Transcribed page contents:
------------------------------------
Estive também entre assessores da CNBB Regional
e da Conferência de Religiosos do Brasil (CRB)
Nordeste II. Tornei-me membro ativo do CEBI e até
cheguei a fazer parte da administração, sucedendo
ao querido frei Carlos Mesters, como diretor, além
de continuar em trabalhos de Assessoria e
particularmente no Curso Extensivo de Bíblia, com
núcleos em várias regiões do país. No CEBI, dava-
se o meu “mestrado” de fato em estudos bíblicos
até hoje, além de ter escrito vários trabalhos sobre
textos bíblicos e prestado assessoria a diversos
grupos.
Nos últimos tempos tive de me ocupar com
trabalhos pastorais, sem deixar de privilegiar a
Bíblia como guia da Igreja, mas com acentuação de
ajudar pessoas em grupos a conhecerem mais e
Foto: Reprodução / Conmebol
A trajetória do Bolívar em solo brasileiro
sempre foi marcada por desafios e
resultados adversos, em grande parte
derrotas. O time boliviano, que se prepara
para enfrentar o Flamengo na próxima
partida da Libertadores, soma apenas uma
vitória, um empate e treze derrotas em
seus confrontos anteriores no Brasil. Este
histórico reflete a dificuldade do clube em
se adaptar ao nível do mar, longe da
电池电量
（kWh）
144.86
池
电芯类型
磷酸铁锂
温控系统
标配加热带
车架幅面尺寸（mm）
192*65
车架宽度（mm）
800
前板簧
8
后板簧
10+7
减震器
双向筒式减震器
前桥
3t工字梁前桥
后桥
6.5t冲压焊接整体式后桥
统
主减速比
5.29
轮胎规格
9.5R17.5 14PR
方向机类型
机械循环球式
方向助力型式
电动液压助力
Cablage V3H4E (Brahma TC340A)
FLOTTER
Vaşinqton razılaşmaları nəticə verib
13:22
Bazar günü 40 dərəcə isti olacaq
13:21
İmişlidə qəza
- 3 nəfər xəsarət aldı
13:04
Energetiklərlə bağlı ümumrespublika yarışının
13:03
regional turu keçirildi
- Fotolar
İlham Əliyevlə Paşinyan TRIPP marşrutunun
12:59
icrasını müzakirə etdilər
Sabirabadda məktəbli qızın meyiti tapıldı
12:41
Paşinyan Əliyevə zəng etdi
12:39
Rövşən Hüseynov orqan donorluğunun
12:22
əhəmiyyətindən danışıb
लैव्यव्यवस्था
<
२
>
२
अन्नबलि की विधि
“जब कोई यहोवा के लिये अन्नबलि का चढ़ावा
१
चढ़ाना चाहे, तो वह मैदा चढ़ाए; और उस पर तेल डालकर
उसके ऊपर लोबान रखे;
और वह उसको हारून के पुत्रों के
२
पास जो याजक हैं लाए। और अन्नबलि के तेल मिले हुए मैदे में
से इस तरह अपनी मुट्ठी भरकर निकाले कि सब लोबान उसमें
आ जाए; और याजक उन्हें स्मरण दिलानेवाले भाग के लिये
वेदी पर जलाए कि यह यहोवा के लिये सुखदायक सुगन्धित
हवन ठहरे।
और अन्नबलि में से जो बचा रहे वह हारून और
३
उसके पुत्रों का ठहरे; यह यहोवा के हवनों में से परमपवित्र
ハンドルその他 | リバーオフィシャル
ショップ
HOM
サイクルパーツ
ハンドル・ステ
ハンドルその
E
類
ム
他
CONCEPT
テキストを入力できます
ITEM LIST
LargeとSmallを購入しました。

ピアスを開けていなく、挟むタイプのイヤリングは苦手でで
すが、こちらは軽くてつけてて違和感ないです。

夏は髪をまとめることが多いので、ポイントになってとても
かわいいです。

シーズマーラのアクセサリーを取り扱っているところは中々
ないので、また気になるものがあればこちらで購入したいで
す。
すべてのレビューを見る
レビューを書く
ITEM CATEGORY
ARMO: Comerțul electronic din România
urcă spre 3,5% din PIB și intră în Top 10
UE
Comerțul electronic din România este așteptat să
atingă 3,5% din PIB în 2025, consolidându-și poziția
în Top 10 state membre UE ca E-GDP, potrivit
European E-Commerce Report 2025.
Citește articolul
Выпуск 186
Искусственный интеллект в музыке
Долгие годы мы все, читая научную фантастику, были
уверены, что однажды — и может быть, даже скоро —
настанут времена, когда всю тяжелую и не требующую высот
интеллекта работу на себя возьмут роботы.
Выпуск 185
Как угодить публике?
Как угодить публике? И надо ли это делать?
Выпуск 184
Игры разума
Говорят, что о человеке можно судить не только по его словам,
------------------------------------
HOW TO COMPLETE THIS TASK
Filter the data above, keeping only lines that include the string "grupos".

EXERCISE RESULT
grupos.
ajudar pessoas em grupos a conhecerem mais e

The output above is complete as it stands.